NPFs’ options for investing pension reserves expand
The Bank of Russia proposes to cancel a number of limits on pension reserve investment in certain securities and allow a greater portion of higher-risk assets. These easing measures will be balanced out by stricter requirements for passing stress tests as well as by current regulations on fiduciary responsibility of non-governmental pension funds (NPFs).
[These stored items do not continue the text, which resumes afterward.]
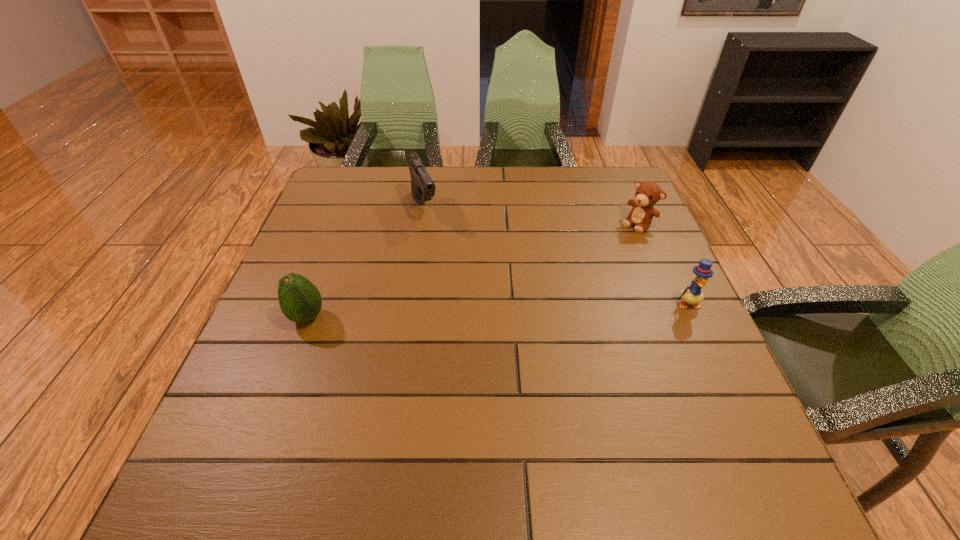 At what (x,y) coordinates should I click in order to perform the action: click on free location at the near left corner of the desktop. Please return your answer as a coordinate pair (x, y). Image resolution: width=960 pixels, height=540 pixels. Looking at the image, I should click on (288, 415).

Where is `free point between the teddy bear and the avocado`? This screenshot has width=960, height=540. free point between the teddy bear and the avocado is located at coordinates (472, 271).

Locate an element on the screen. The width and height of the screenshot is (960, 540). free space between the duckling and the leftmost object is located at coordinates (497, 310).

Image resolution: width=960 pixels, height=540 pixels. I want to click on vacant space in between the teddy bear and the avocado, so click(x=472, y=271).

Where is `free space between the pistol and the duckling`? The image size is (960, 540). free space between the pistol and the duckling is located at coordinates (556, 256).

Identify the location of vacant area between the avocado and the duckling. (497, 310).

The width and height of the screenshot is (960, 540). What are the coordinates of `vacant space that is in between the teddy bear and the duckling` in the screenshot? It's located at pos(662,264).

I want to click on empty location between the pistol and the teddy bear, so click(x=531, y=216).

The image size is (960, 540). What are the coordinates of `vacant space that's between the second object from left to right and the duckling` in the screenshot? It's located at (556, 256).

Identify the location of empty space that is in between the avocado and the teddy bear. Image resolution: width=960 pixels, height=540 pixels. (472, 271). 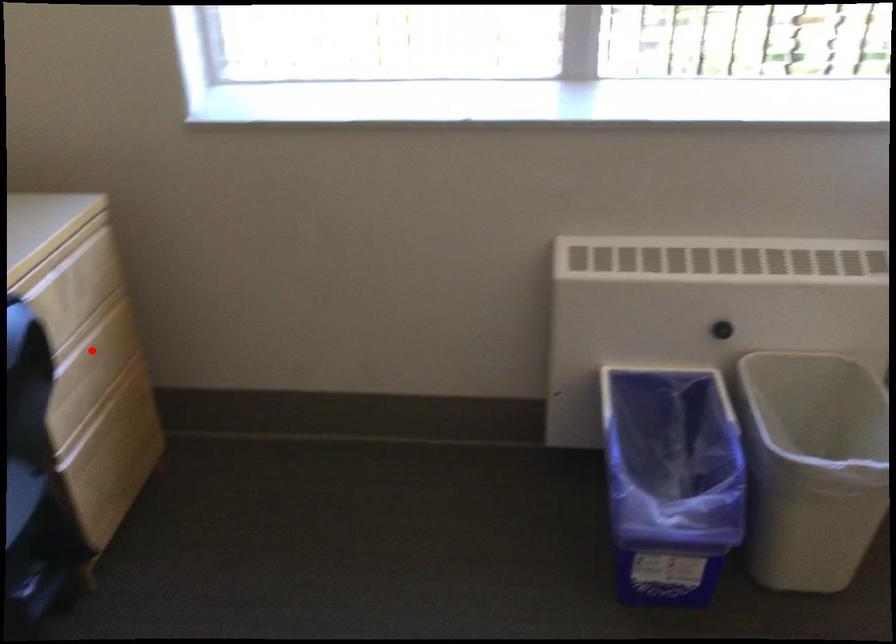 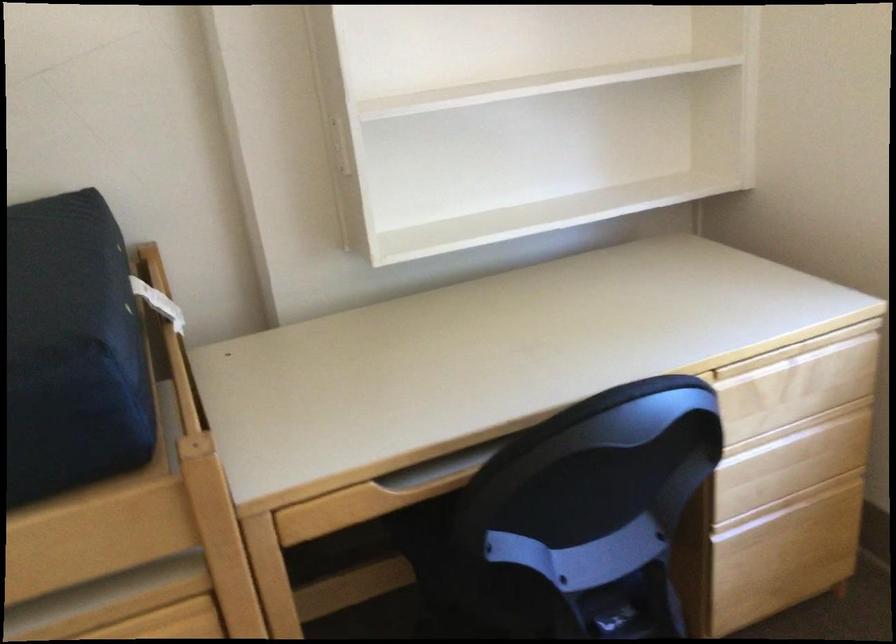 Locate, in the second image, the point that corresponds to the highlighted location in the first image.

(791, 440) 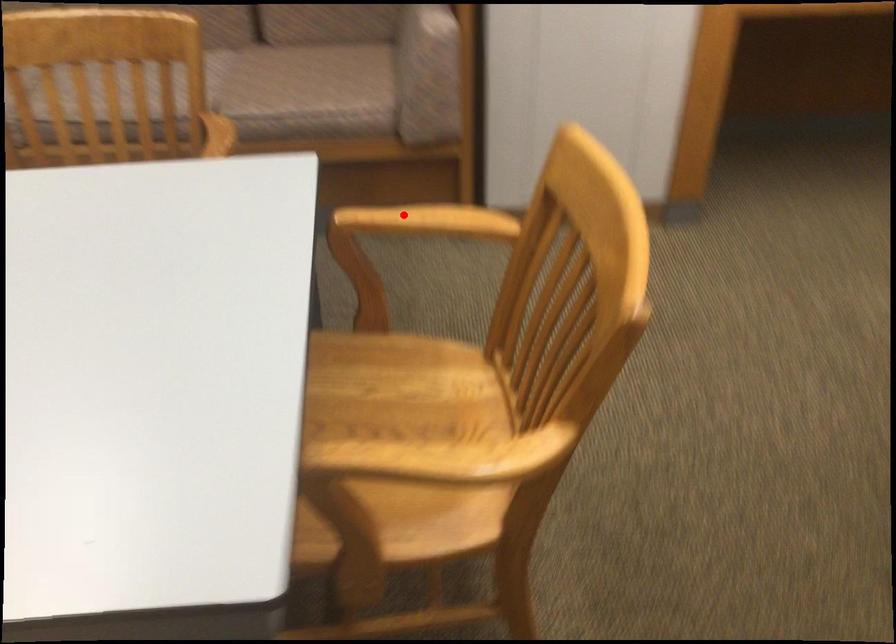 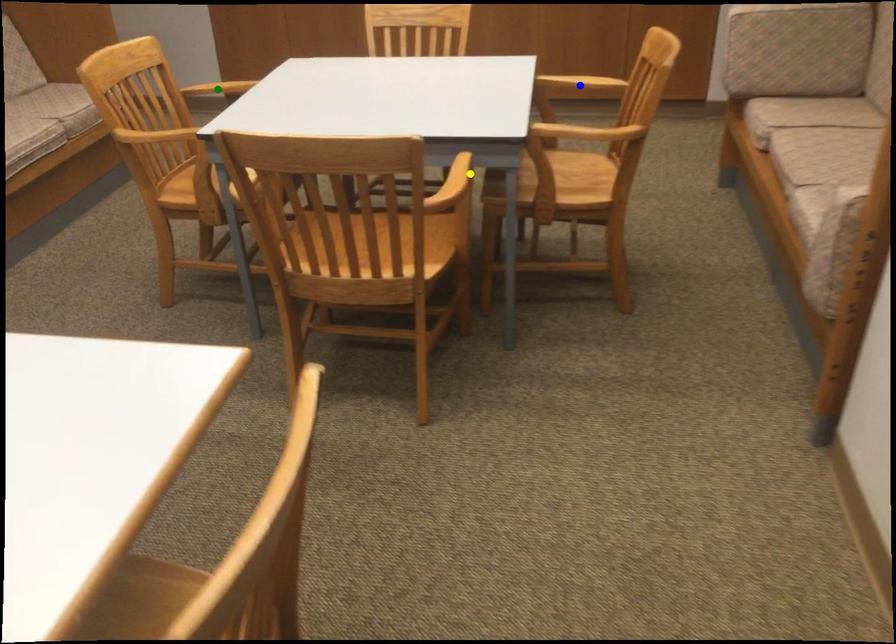 Question: I am providing you with two images of the same scene from different viewpoints. A red point is marked on the first image. You are given multiple points on the second image. Which spot in image 2 lines up with the point in image 1?

Choices:
 (A) yellow point
 (B) green point
 (C) blue point

Answer: (A)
In particular, the Bank of Russia’s draft ordinance released for public discussion cancels common limits on investment in shares, convertible, subordinated and perpetual bonds, as well as securities of Russian constituent territories and municipalities. Furthermore, the document expands the list of shares that NPFs may purchase beyond the risk limit. Currently, NPFs can buy shares of 47 Russian companies listed on the MOEX Russia Index. The draft suggests extending the list to include exchange-traded liquid shares whose issuers have a credit rating, i.e. shares of around 60 companies. This will boost NPFs’ participation in the equity market.
The percentage of assets with an additional level of risk is raised from 7% to 15% of the value of pension reserves, and this category will now comprise all assets that are difficult to evaluate.
Broader investment opportunities of NPFs will improve their efficiency, while ensuring high financial resilience and protecting pension resources from excessive investment risks.
In addition, the Bank of Russia suggests reducing the limit on investment in the assets of one entity (one group of entities) from 10% to 5% by 2030. This amendment is aimed at decreasing the concentration risk and allows NPFs to further diversify their investment portfolios.